● **Work required**: Reproduce the section of the listing that begins at the line containing "dazi addizionali" and finishes at the line containing "esportato negli Usa prodotti per 17,9 milia". Include both end lines and nothing beyond them.

● **Entries shown**:

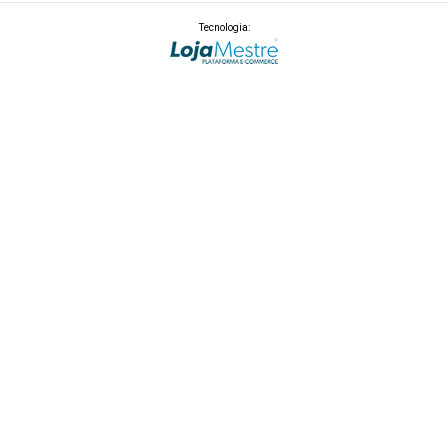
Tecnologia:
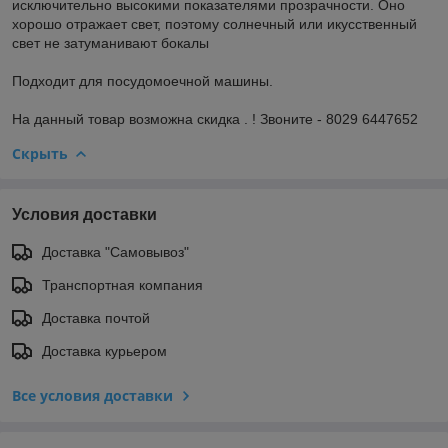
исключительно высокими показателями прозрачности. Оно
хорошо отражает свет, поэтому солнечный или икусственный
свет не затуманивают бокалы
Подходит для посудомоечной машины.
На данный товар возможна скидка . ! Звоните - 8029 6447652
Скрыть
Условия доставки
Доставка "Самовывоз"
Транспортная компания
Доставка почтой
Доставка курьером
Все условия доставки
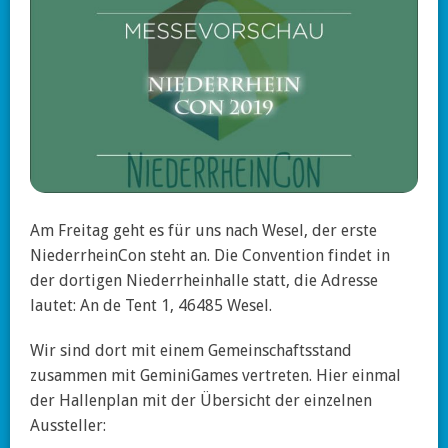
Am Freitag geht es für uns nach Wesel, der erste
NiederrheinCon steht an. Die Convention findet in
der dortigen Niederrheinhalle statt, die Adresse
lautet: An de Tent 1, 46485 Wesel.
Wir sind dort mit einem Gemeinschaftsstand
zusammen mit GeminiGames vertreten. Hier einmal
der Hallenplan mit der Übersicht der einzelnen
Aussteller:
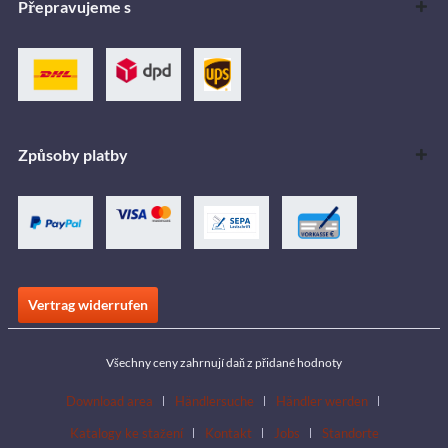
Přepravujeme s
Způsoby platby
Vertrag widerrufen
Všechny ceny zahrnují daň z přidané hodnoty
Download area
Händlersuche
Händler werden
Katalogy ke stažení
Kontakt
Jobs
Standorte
...
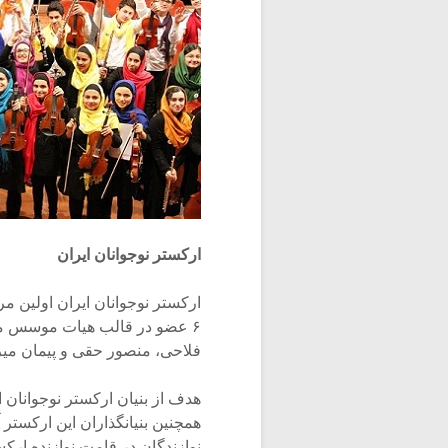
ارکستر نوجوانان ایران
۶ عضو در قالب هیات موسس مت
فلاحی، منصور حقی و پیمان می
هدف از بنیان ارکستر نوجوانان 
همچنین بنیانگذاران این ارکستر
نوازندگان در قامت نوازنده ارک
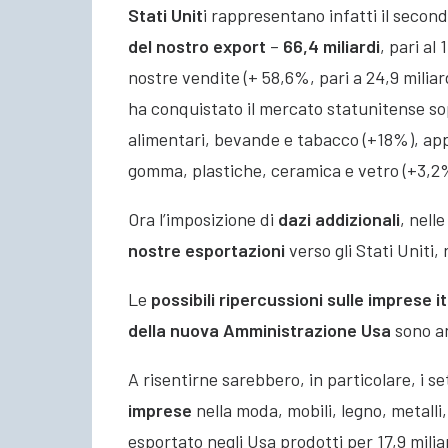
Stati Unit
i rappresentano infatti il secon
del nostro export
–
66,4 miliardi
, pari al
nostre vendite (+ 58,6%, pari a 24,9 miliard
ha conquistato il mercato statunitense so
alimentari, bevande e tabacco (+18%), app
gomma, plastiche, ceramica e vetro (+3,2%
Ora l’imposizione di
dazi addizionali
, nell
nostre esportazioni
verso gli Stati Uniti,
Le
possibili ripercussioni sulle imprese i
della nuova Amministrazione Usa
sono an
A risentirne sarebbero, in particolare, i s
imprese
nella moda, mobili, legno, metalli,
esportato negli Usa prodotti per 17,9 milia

● **Task output**:
dazi addizionali
, nell
nostre esportazioni
verso gli Stati Uniti,
Le
possibili ripercussioni sulle imprese i
della nuova Amministrazione Usa
sono an
A risentirne sarebbero, in particolare, i s
imprese
nella moda, mobili, legno, metalli,
esportato negli Usa prodotti per 17,9 milia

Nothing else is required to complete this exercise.